Why would your savings go on his court costs? Even when sober he’s showing how selfish he is.

Mydoghasbettereyebrowsthanme · 06/06/2020 19:00

I appreciate that is how that sounds bit atm i earn the most money so I pay most of the bills ,and as we have had some payment holidays form a couple of bills due to coronavirus , there is a slight excess built up over that time. Originally we planned to pay off some of the carried over balances once we knew more what was going to happen with our jobs. Now it will go on court costs unless I leave with children first .

OP posts:
Mydoghasbettereyebrowsthanme · 06/06/2020 19:04

I assumed I suppose he can sell the car and with no insurance and tax he will be able to pay his court costs with that? Do they allow payment plans or does it have to be paid all in one go ?

OP posts:
SionnachGlic · 06/06/2020 19:30

OP

When you mean court costs, do you mean solicitor's fee? Has he engaged a solicitor yet? If so, he should know how much they will charge for a consultation & appearing in Court on DH's behalf & whether that is required to be paid upfront or within specified period. Some firms require it upfront becauae if one-off client it is too difficult to recover payment once case is over. Other firms wait 30 days & can then pursue payment. You cd ask him if he's asked abt fees....but I wd probably say nothing in case he wanted me to commit my money to it.

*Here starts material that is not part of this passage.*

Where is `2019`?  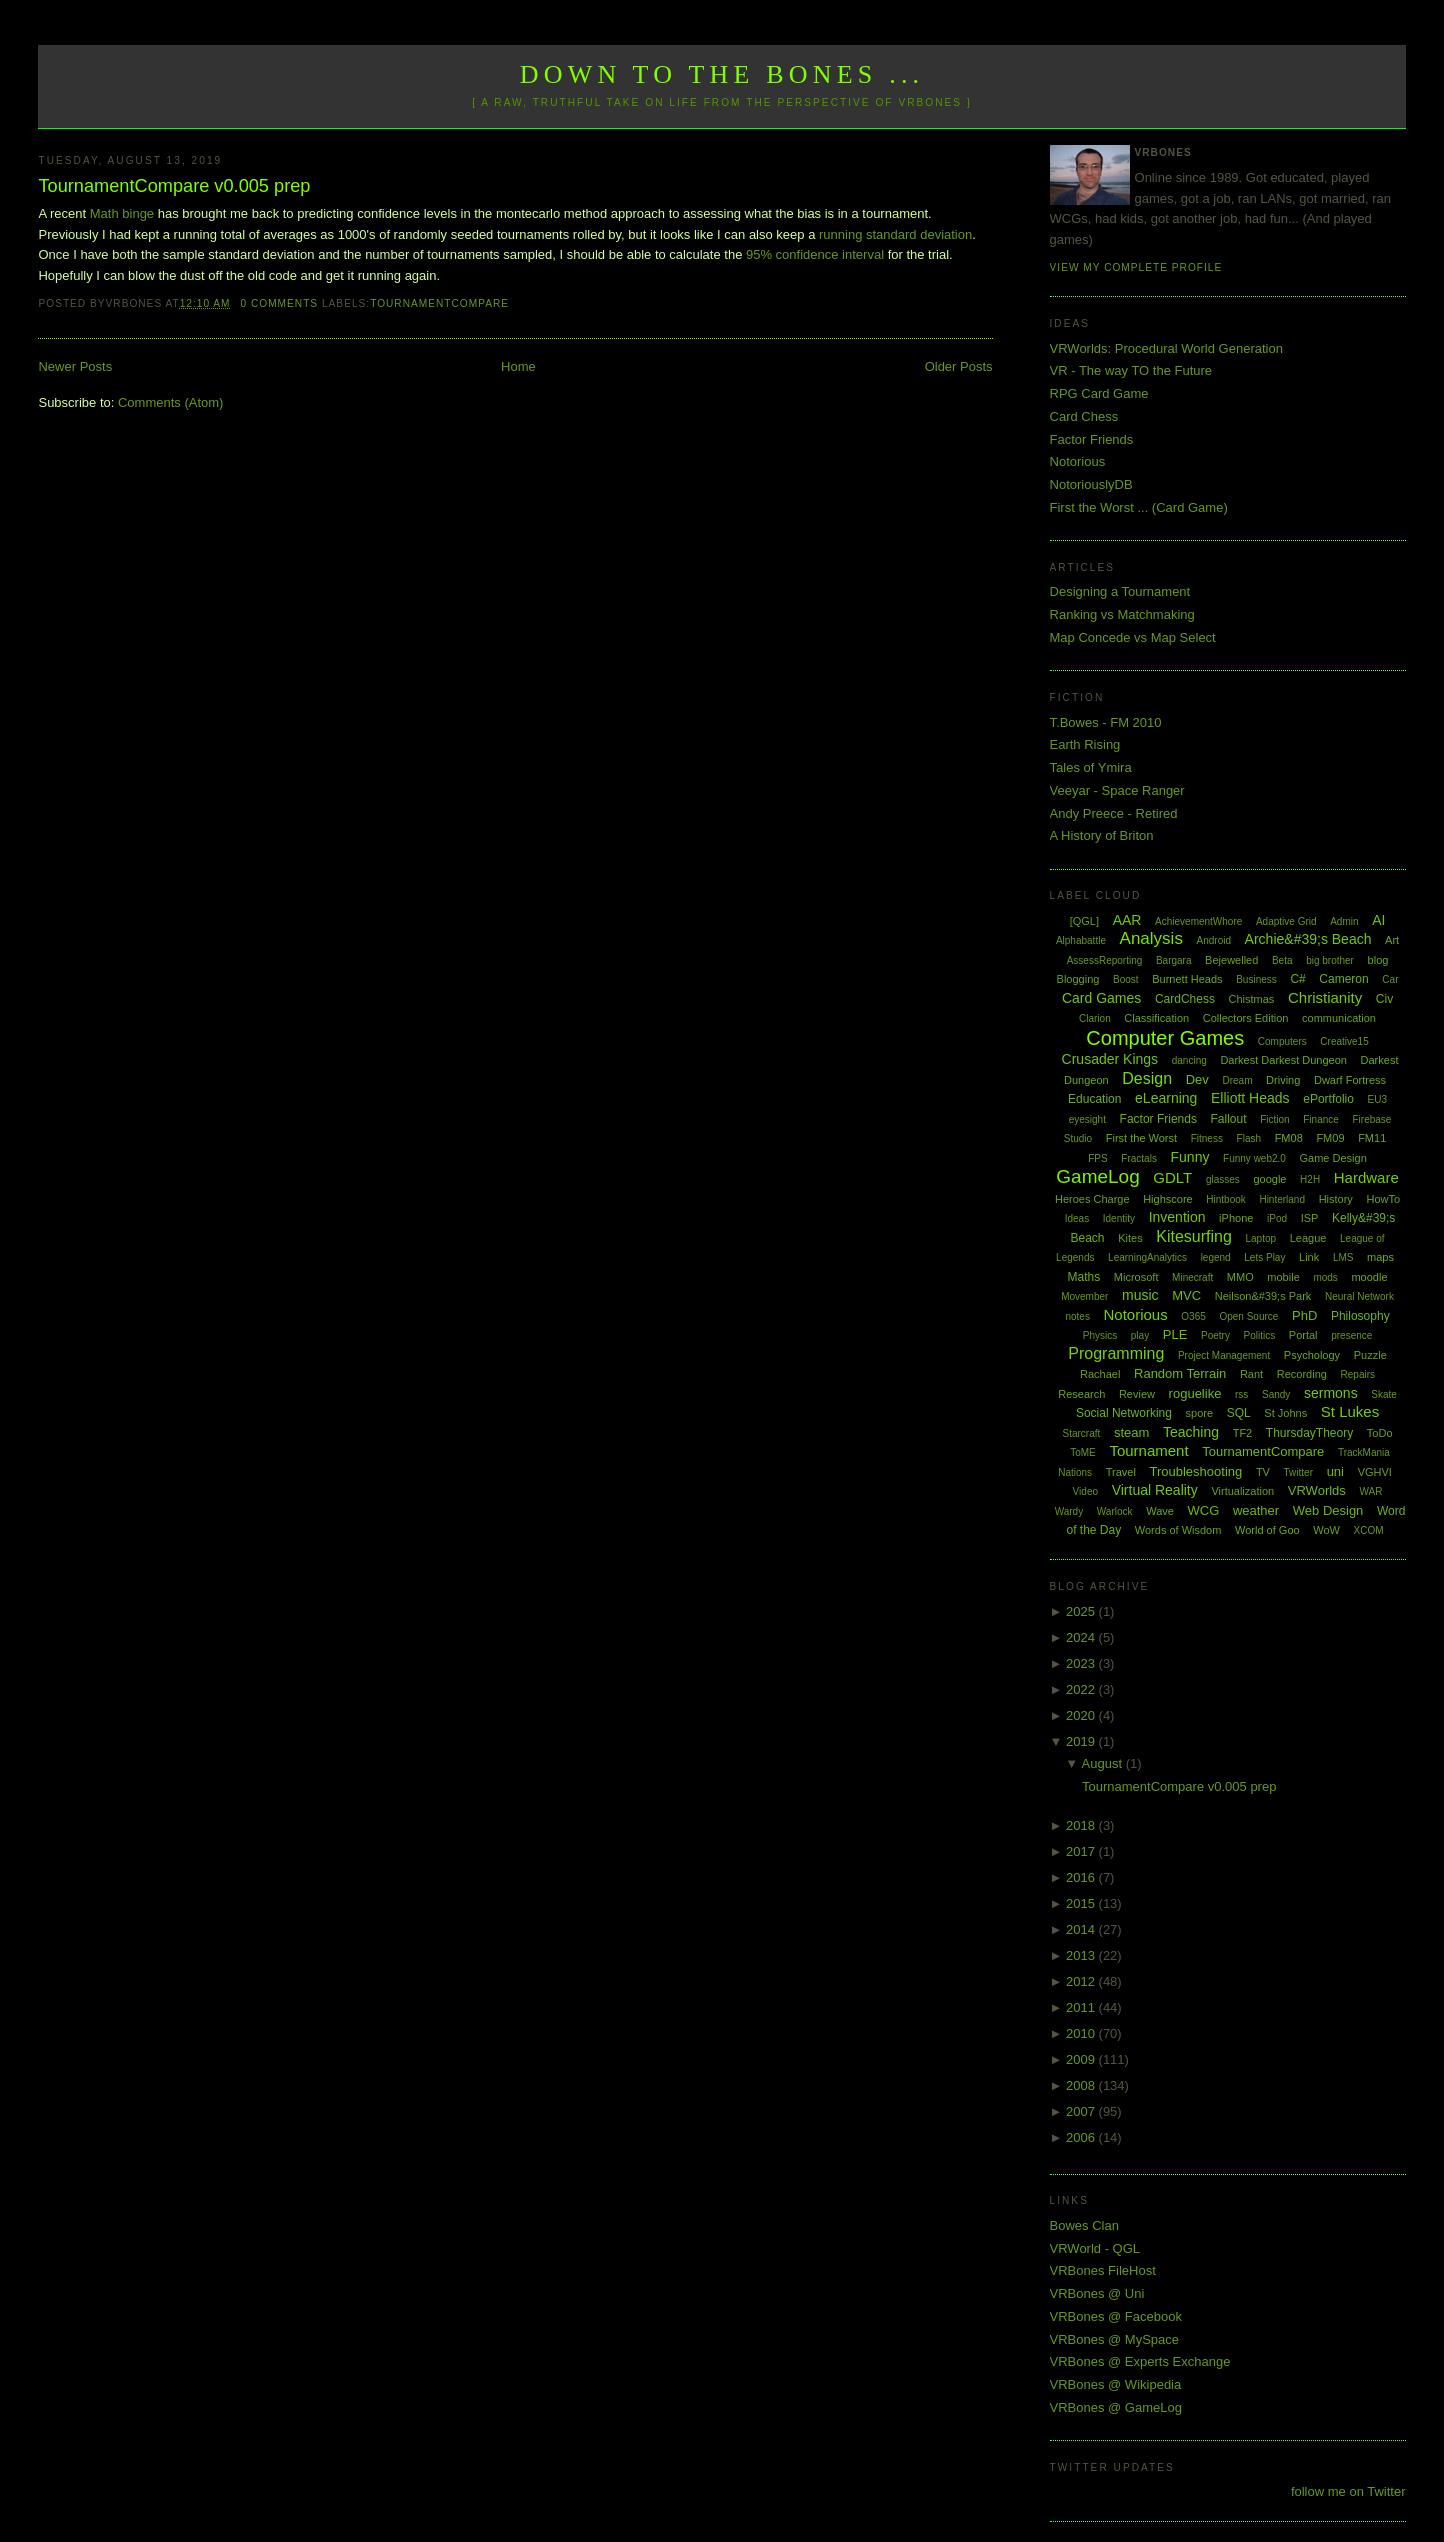 2019 is located at coordinates (1082, 1741).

What will happen to your 'escape fund' if his case comes up first...he'll use it for his legal costs??

AcrossthePond55 · 06/06/2020 19:31

No idea about UK court costs. But I agree that he should pay his own. Why should you suffer (more than you have to) because he's a damned fool?

I've always told my DH and my sons that if they EVER get done for DUI (not that I believe they're that stupid) not to even bother calling me. They can sit in jail for the mandatory 48 hr hold and they can fund their own costs. A 1st offense where I live runs about $15,000-17,000 (USD) minimum for court costs, fines, attorney, required classes, etc. And that doesn't even count the massive increase in auto insurance (if you can find any). $15/20K because someone doesn't want to pay $15-20 for an Uber.